╭──

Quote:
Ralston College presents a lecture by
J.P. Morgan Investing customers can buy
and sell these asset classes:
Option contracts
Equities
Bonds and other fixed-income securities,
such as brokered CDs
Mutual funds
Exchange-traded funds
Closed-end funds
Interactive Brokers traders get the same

╰──
╭──

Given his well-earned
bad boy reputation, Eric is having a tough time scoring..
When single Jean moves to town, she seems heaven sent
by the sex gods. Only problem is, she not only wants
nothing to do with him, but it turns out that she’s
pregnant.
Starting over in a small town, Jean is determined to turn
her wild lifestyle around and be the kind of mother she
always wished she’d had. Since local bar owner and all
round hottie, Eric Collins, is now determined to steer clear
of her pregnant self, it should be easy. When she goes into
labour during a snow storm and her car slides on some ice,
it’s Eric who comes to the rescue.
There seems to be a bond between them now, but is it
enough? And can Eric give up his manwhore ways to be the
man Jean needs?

╰──

DIRECTIONS →
What you give back should be only the lines of the records above, starting at the line with "Exchange-traded funds" and ending at the line with "Interactive Brokers traders get the same", restated word for word.

WORKED SOLUTION →
Exchange-traded funds
Closed-end funds
Interactive Brokers traders get the same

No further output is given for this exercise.